• Wednesday, May 29, 2024


Pakistan’s ICUBE-Q satellite joins China’s lunar exploration mission

CubeSats are miniature satellites typically characterised by their small size and standardised design. (Representative image: iStock)

By: Vibhuti Pathak

Pakistan’s inaugural lunar satellite mission has commenced alongside China’s Chang’e-6 probe, marking a significant step in the country’s space exploration journey. The ICUBE-Q orbiter, developed by Pakistan’s Institute of Space Technology (IST) in partnership with Chinese and national agencies, is equipped with two optical cameras for surface imaging.

Prime Minister Shehbaz Sharif hailed this collaborative endeavor, foreseeing advancements in satellite communication and scientific research capabilities. Deputy Prime Minister Ishaq Dar echoed these sentiments, emphasizing the importance of international cooperation in space exploration.

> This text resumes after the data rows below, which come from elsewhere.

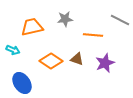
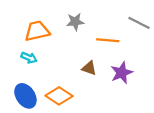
cyan arrow: (13, 50) -> (29, 58), moved
orange diamond: (51, 61) -> (59, 96), moved

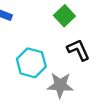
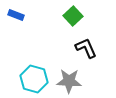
cyan hexagon: (31, 63) -> (34, 79), moved

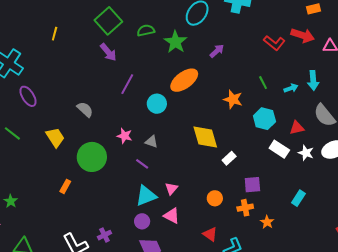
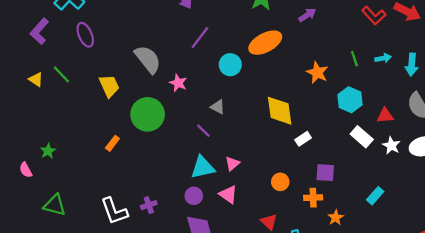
cyan arrow: (291, 88) -> (383, 58), moved
gray semicircle: (85, 109) -> (148, 59), size x1.5
pink star: (125, 136) -> (178, 83), moved

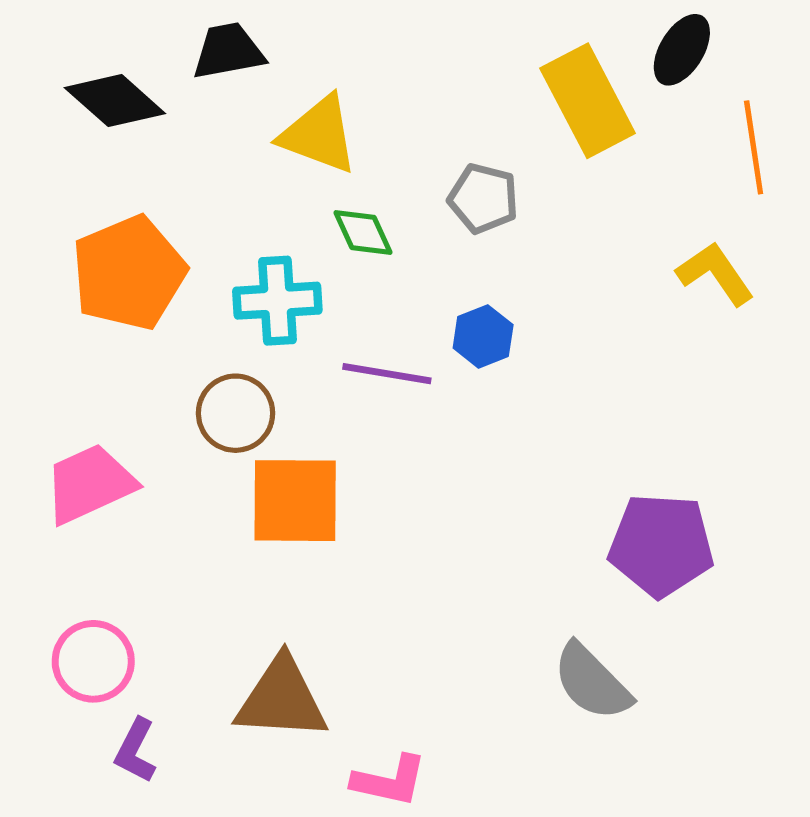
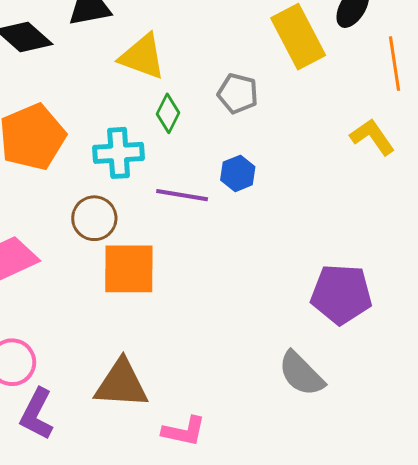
green diamond: (363, 232) -> (168, 113), turned 51
purple L-shape: (136, 751) -> (37, 414), size x1.4

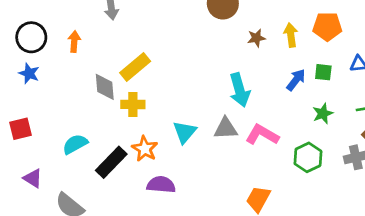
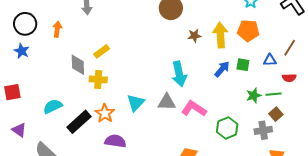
yellow arrow: (291, 35) -> (220, 35), size x1.4
yellow rectangle: (135, 67) -> (102, 51), size x0.7
green star: (323, 113) -> (254, 95), moved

The ICUBE-Q satellite, designed to collect samples from the far side of the Moon, will orbit for three to six months, contributing valuable data for research and technological advancement. This mission aligns with China’s Chang’e-6 mission, which aims to collect and return samples for scientific studies.

CubeSats, such as ICUBE-Q, play a crucial role in space exploration due to their small size and standardized design. They offer cost-effective solutions for scientific research and data collection. Pakistan’s participation in China’s lunar mission underscores the country’s commitment to advancing its space capabilities and fostering international collaboration in space exploration.

“Just as in the nuclear field, our scientists, engineers, and talented individuals are diligently striving in this field,” Prime Minister Sharif remarked, highlighting Pakistan’s dedication to space exploration and technological innovation.